Queixa sobre falta de recompensa pela Mendes Júnior

Um amigo meu foi executivo de uma subsidiária da Mendes Júnior (Caulim do Pará S.A.) na década de 70 e responsável pelo projeto Caulim, que deu origem à maior mina de caulim do Hemisfério Sul, localizada no Pará. A transferência dos direitos minerários da MJ para a empresa francesa Imerys, ocorrida em 1996, foi uma transação no valor de R$ 51,6 milhões (na época equivalente a US$ 51,6 milhões). Este valor foi publicado no Diário Oficial do Estado do Pará, no balanço anual da Imerys, aparecendo como um item do Imobilizado, sob a rubrica de "Direito de exploração de jazida". Este direito deriva diretamente do Decreto de Lavra no. 81.944, de 11 de julho de 1978, assinado pelo Presidente Ernesto Geisel e pelo Ministro Shigeaki Ueki, cobrindo uma área de 10.000 hectares (ou seja, 100 km2).

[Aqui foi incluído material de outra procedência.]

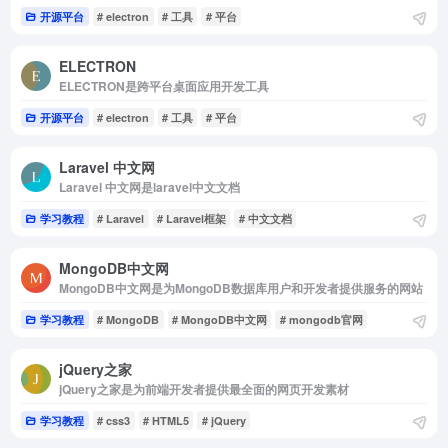
开源平台
# electron
# 工具
# 平台
ELECTRON
ELECTRON是跨平台桌面应用开发工具
开源平台
# electron
# 工具
# 平台
Laravel 中文网
Laravel 中文网是laravel中文文档
学习教程
# Laravel
# Laravel框架
# 中文文档
MongoDB中文网
MongoDB中文网是为MongoDB数据库用户和开发者提供服务的网站
学习教程
# MongoDB
# MongoDB中文网
# mongodb官网
jQuery之家
jQuery之家是为前端开发者提供最全面的网页开发素材
学习教程
# css3
# HTML5
# jQuery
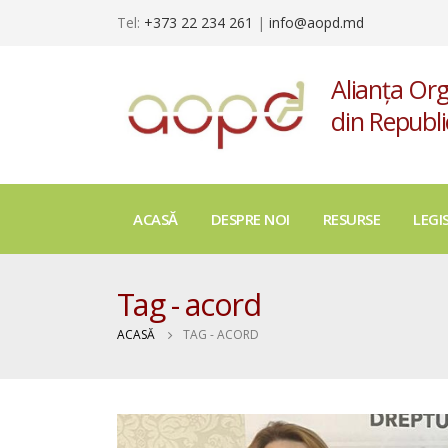
Tel:
+373 22 234 261
|
info@aopd.md
Alianța Org
din Republ
ACASĂ
DESPRE NOI
RESURSE
LEGI
Tag - acord
ACASĂ
TAG -
ACORD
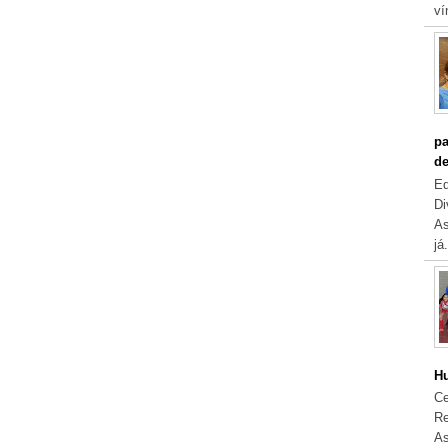
ví
pa
de
Eq
Di
As
já.
Hu
Ce
Re
As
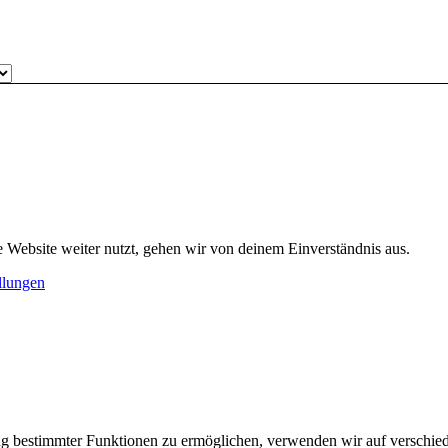
 Website weiter nutzt, gehen wir von deinem Einverständnis aus.
llungen
ng bestimmter Funktionen zu ermöglichen, verwenden wir auf verschied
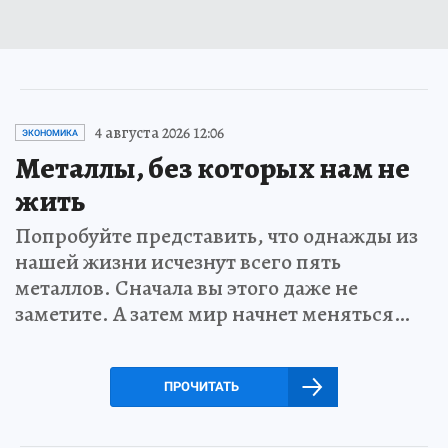
4 августа 2026 12:06
ЭКОНОМИКА
Металлы, без которых нам не
жить
Попробуйте представить, что однажды из
нашей жизни исчезнут всего пять
металлов. Сначала вы этого даже не
заметите. А затем мир начнет меняться…
ПРОЧИТАТЬ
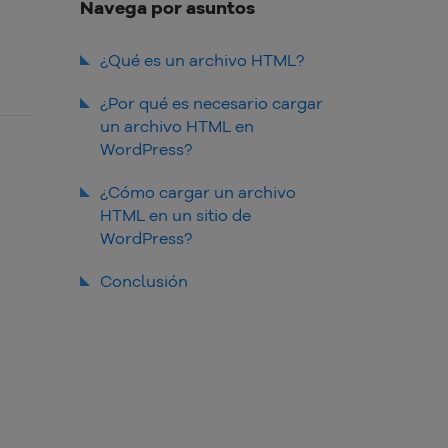
Navega por asuntos
¿Qué es un archivo HTML?
¿Por qué es necesario cargar
un archivo HTML en
WordPress?
Creación de páginas
¿Cómo cargar un archivo
personalizadas
HTML en un sitio de
Integración con servicios
WordPress?
externos
Usando el panel de WordPress
Conclusión
Personalización avanzada
Usando cPanel
Pruebas A/B
Copia de seguridad y
restauración
Migración del sitio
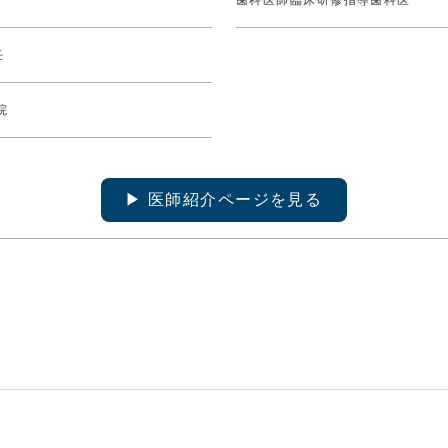
任
院
▶︎ 医師紹介ページを見る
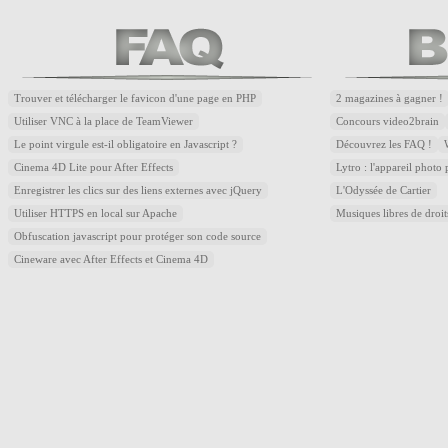
Trouver et télécharger le favicon d'une page en PHP
2 magazines à gagner !
Utiliser VNC à la place de TeamViewer
Concours video2brain
Le point virgule est-il obligatoire en Javascript ?
Découvrez les FAQ !
Cinema 4D Lite pour After Effects
Lytro : l'appareil photo
Enregistrer les clics sur des liens externes avec jQuery
L'Odyssée de Cartier
Utiliser HTTPS en local sur Apache
Musiques libres de droi
Obfuscation javascript pour protéger son code source
Cineware avec After Effects et Cinema 4D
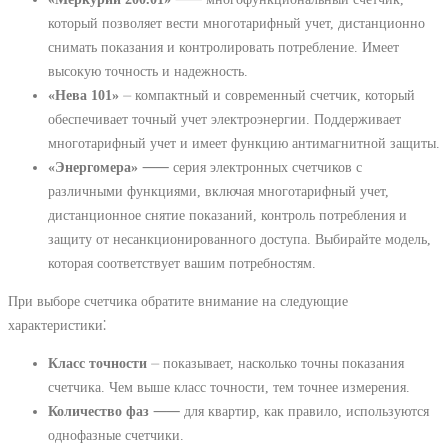
который позволяет вести многотарифный учет, дистанционно
снимать показания и контролировать потребление. Имеет
высокую точность и надежность.
«Нева 101»
⏤ компактный и современный счетчик, который
обеспечивает точный учет электроэнергии. Поддерживает
многотарифный учет и имеет функцию антимагнитной защиты.
«Энергомера»
⸺ серия электронных счетчиков с
различными функциями, включая многотарифный учет,
дистанционное снятие показаний, контроль потребления и
защиту от несанкционированного доступа. Выбирайте модель,
которая соответствует вашим потребностям.
При выборе счетчика обратите внимание на следующие
характеристики⁚
Класс точности
⏤ показывает, насколько точны показания
счетчика. Чем выше класс точности, тем точнее измерения.
Количество фаз
⸺ для квартир, как правило, используются
однофазные счетчики.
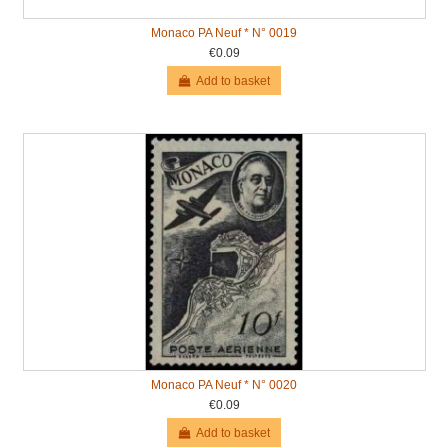
Monaco PA Neuf * N° 0019
€0.09
Add to basket
Monaco PA Neuf * N° 0020
€0.09
Add to basket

Tendo deixado a Mendes Júnior em 1982, ele nunca foi procurado por Murillo Mendes para receber uma recompensa por esta transação milionária, realizada em 1996. Na época MM estava supostamente com a cabeça quente por conta das disputas judiciais com o Banco do Brasil (obras do Iraque) e com a Chesf e governo de Pernambuco (usina de Itaparica). Tudo indica que houve um lamentável esquecimento de recompensar o meu amigo pelo belo negócio do caulim. Esta mina propicia exportações da ordem de US$ 200 milhões anuais para o caixa da Imerys, sediada em Paris. Meu amigo já tentou várias vezes ser recebido por Murillo Mendes, mas ele não lhe concede essa oportunidade. A falta de qualquer recompensa é um caso inédito na história da mineração brasileira.

Imagens: 
Mina de caulim da RCC-Imerys, em área de 100 km2 , resultante do decreto de lavra outorgado originalmente à Mendes Júnior.
Outra vista da mina de caulim da RCC-Imerys, na bacia do rio Capim.
Prospecção de caulim na área dos alvarás de pesquisa concedidos pelo DNPM à Mendes Júnior em 1971.
Vista do acampamento da Mendes Júnior, à margem esquerda do rio Capim, no início do projeto.